SPOILER ALERT: This story contains a discussion of several major plot developments for the Season 1 finale of HBO’s “House of the Dragon,” currently streaming on HBO Max.
Ever since Ned Stark lost his head in the ninth ever episode of “Game of Thrones,” audiences have understood that death and tragedy spare no one in George R.R. Martin’s unforgiving fantasy world of Westeros. The season finale of the “Game of Thrones” prequel series, “House of the Dragon,” again proved that to be true.
To wit, in the episode, aptly named “The Black Queen,” after Rhaenys (Eve Best) informs Rhaenyra (Emma D’Arcy) that King Viserys is dead and Queen Alicent (Olivia Cooke) and Otto Hightower (Rhys Ifans) have usurped her claim and placed Prince Aegon (Tom Gynn-Carney) on the Iron Throne, the shock of the news leads Rhaeynra to miscarry a stillborn baby on her own with no aid. Later, her husband (and uncle) Daemon (Matt Smith) abruptly chokes Rhaenyra when she mentions the Song of Ice and Fire, not realizing Viserys never told Daemon of it. And Corlys Velaryon (Steve Toussaint) finally returns from his long naval battle among the Stepstones to proclaim his house allied with Rhaenyra and the Blacks in her effort to regain the Iron Throne from the Greens.
Most shockingly, Aemond Targaryen (Ewan Mitchell) taunts his nephew, Lucerys “Luke” Velaryon (Elliot Grihault), while on dragonback amid a raging storm — until Luke’s dragon, Arrax, and Aemond’s much larger dragon, Vhagar, go rogue and begin sniping at each other in defiance of their riders, leading to Vhagar eviscerating Arrax, and young Luke, with one bite. In the following scene — unfolding in single, wordless take — news of her son’s death pushes Rhaenyra away from her measured attempt to wrest back control of Westeros from the Greens, and into all-out war.

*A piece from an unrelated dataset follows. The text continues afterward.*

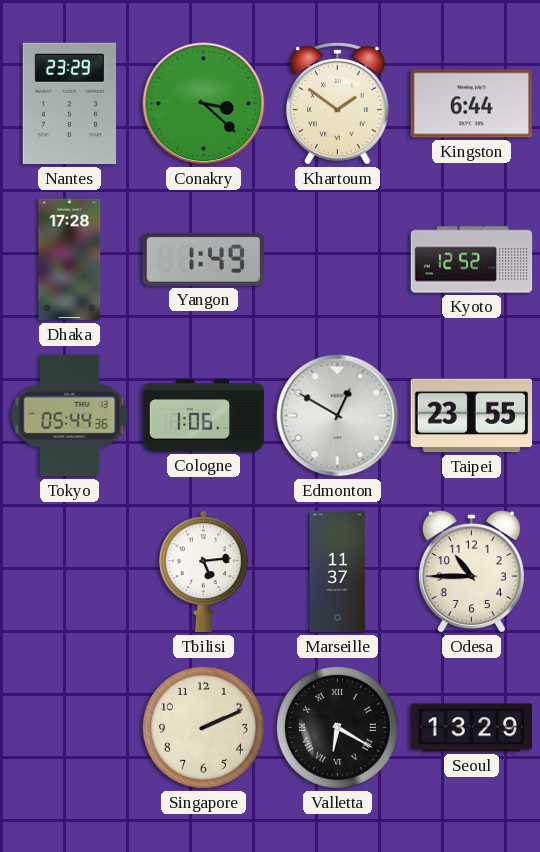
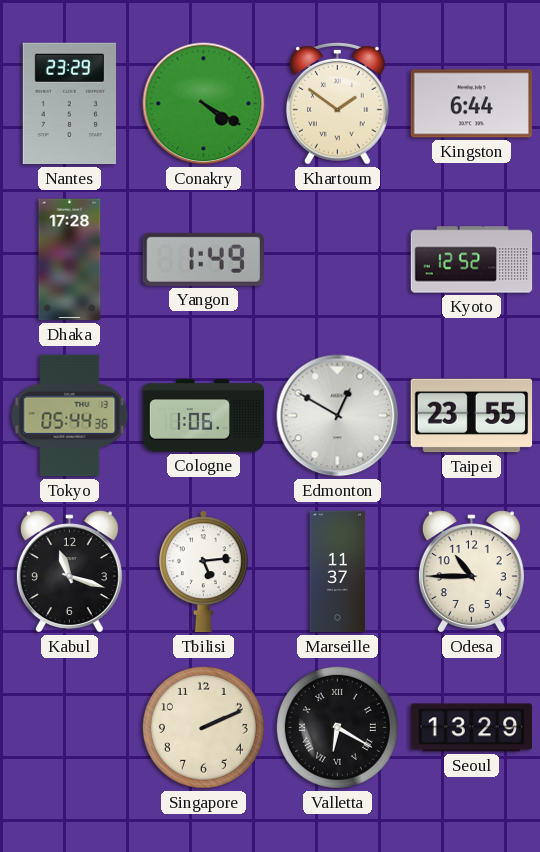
Conakry: 3:22 -> 4:20
Kabul: none -> 11:18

That conflict, known as the Dance of the Dragons, will consume the rest of the series starting with Season 2, which co-creator and executive producer Ryan Condal tells Variety will begin shooting in early 2023. (As for whether Season 2 will also premiere next year, Condal says that’s “to be determined.”) Unlike “Game of Thrones,” Condal — who is now the sole showrunner after Miguel Sapochnik departed the series after Season 1 finished production — has the benefit of knowing precisely how Martin intended this saga to end, as it all comes from Martin’s 2018 book “Fire & Blood.” But also unlike “Game of Thrones,” “Fire & Blood” is written as a history book, drawn from sometimes conflicting accounts by maesters who have, as Condal ruefully notes, “their own agendas.”

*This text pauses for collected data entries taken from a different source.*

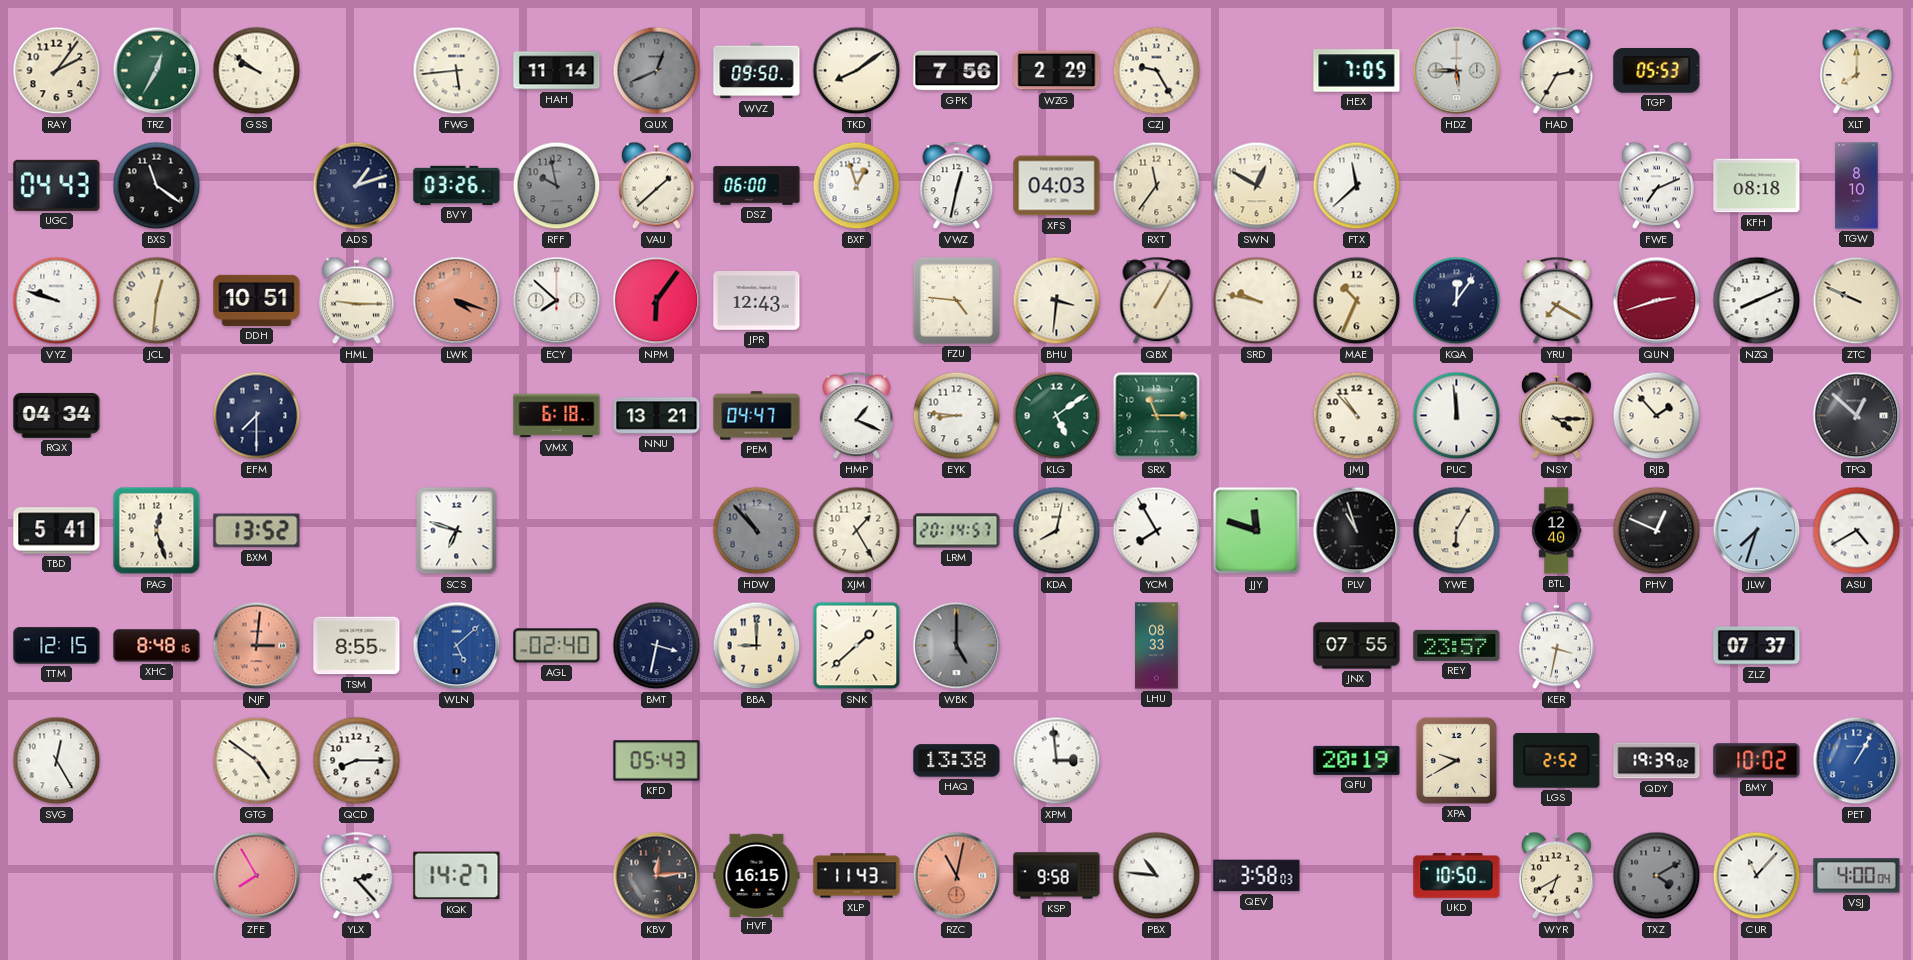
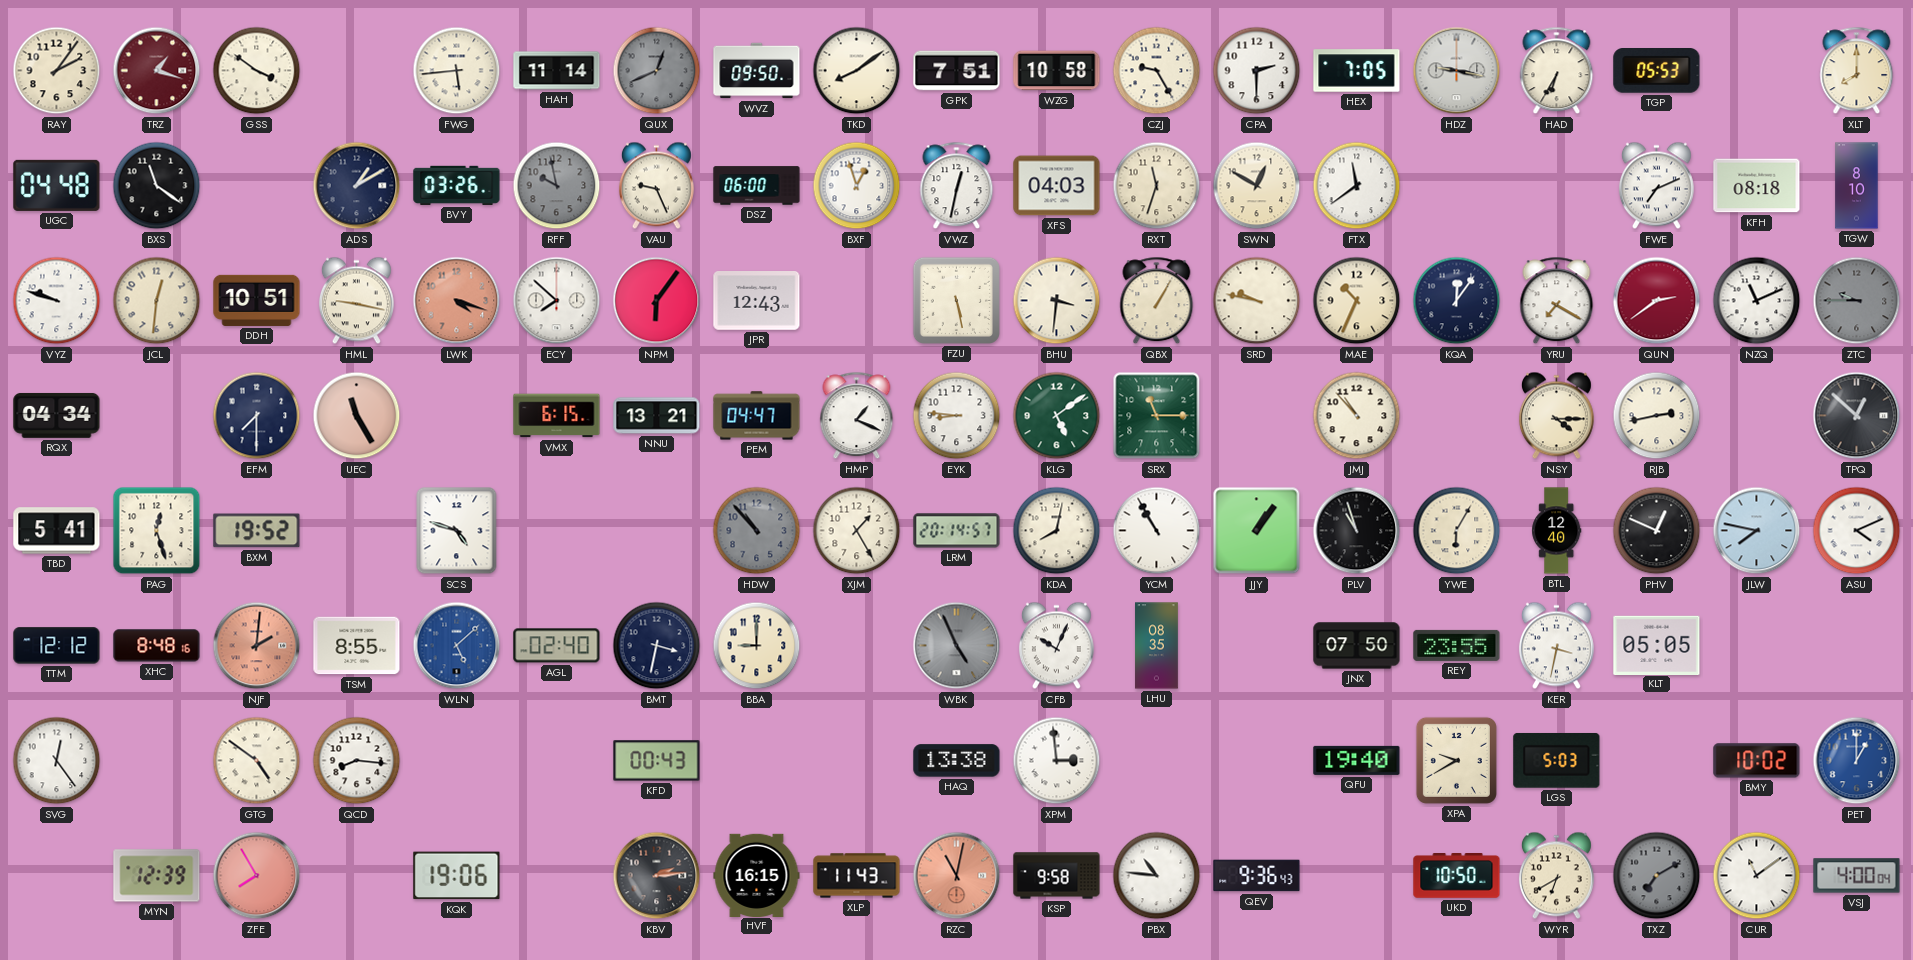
TRZ: 12:35 -> 1:18
TRZ dial: green -> burgundy
GSS: 9:51 -> 3:51
GPK: 7:56 -> 7:51
WZG: 2:29 -> 10:58
CPA: none -> 2:30
HDZ: 5:45 -> 9:17
HAD: 2:35 -> 6:35
UGC: 04:43 -> 04:48
ADS: 1:12 -> 1:10
VAU: 1:38 -> 9:26
RXT: 11:36 -> 11:33
FTX: 11:38 -> 11:39
HML: 9:15 -> 9:17
FZU: 4:46 -> 5:28
QUN: 2:42 -> 2:39
NZQ: 8:11 -> 11:11
ZTC: 9:49 -> 9:45
ZTC dial: cream -> grey
UEC: none -> 11:25
VMX: 6:18 -> 6:15
PUC: 11:59 -> none
RJB: 1:53 -> 2:43
BXM: 13:52 -> 19:52
SCS: 6:48 -> 4:48
YCM: 7:55 -> 10:55
JJY: 11:48 -> 1:06
JLW: 7:33 -> 7:47
ASU: 4:40 -> 4:11
TTM: 12:15 -> 12:12
NJF: 3:01 -> 2:01
SNK: 1:38 -> none
WBK: 5:00 -> 4:56
CFB: none -> 10:04
LHU: 08:33 -> 08:35
JNX: 07:55 -> 07:50
REY: 23:57 -> 23:55
KLT: none -> 05:05
ZLZ: 07:37 -> none
SVG: 12:25 -> 12:24
QCD: 8:15 -> 8:16
KFD: 05:43 -> 00:43
QFU: 20:19 -> 19:40
LGS: 2:52 -> 5:03
QDY: 19:39 -> none
PET: 1:05 -> 1:00
MYN: none -> 12:39
YLX: 2:23 -> none
KQK: 14:27 -> 19:06
KBV: 12:14 -> 2:14
QEV: 3:58 -> 9:36
TXZ: 4:10 -> 7:10
CUR: 11:07 -> 11:09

That has given Condal and his writing team license at times to veer far afield from how events were recorded, so to speak, in “Fire & Blood,” a conceit Condal uses a few times over in “The Black Queen.” He spoke to Variety from his London home about those changes, how the season finale pays off threads laid down at the very start of the show, what led to Daemon lashing out against Rhaenyra, and whether we should expect to see Cregan Stark and Daeron Targaryen in future seasons. (Also, hardcore fans and TikTokers please note: Condal pronounces those names as “Cray-gan” and “Dare-on.”)
Did you always know that Luke’s death was how you were going to end the season?

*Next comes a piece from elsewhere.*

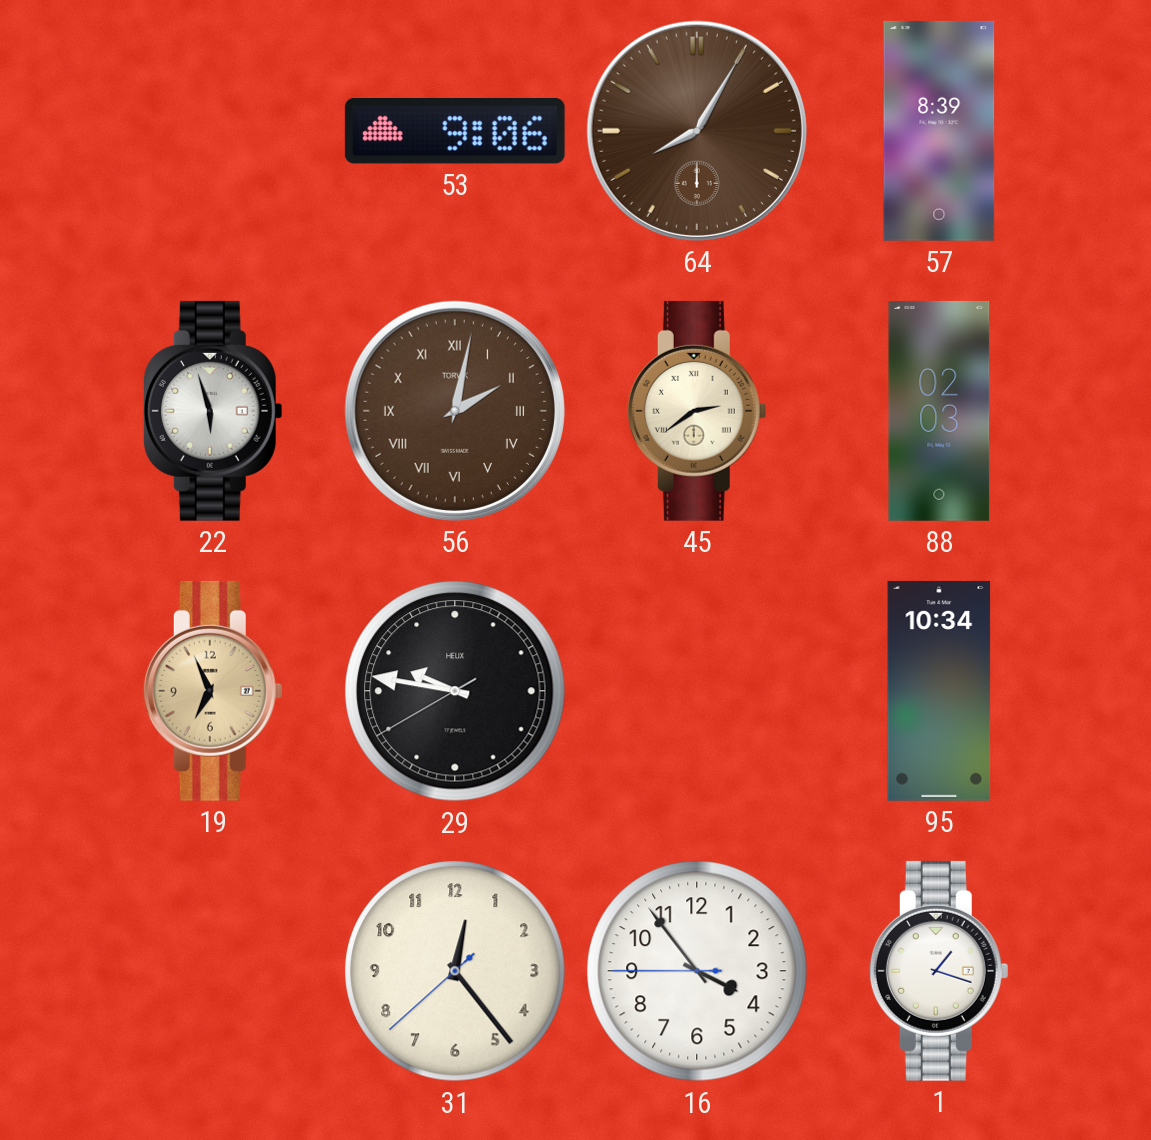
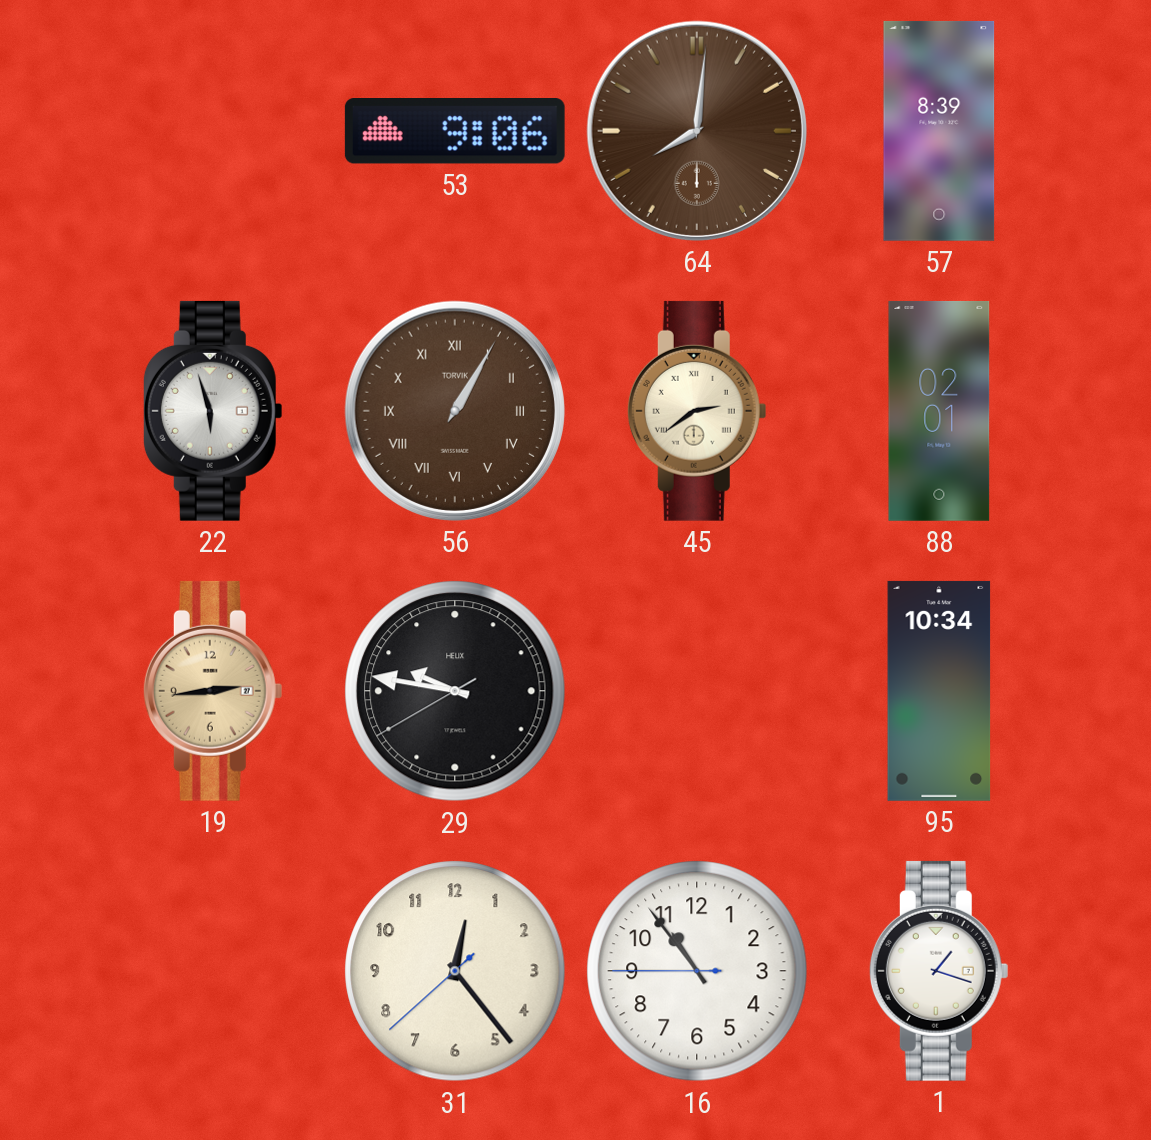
64: 8:05 -> 8:01
56: 2:02 -> 1:05
88: 02:03 -> 02:01
19: 6:56 -> 2:44
16: 3:53 -> 10:53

You didn’t explore any other endings?
Maybe, at some point? But no, I looked back at the original bible that I wrote for the series back in May of 2019, and that was in there as the endpoint. It just felt like the one-two punch of Viserys dying, the Greens seizing the throne and telling that story from Alicent’s team’s perspective, Rhaenyra’s team finding out and putting in place the engines of war and then setting the dragons off and having this horrible thing happened over Storm’s End — the story is called the Dance of the Dragons. To kick off the war/end the first act of our story with the first dragons dancing seemed to be the right dramatic place to leave everybody off.
In the book, Aemond means to kill Luke. So how did you decide to shift it to an accident instead?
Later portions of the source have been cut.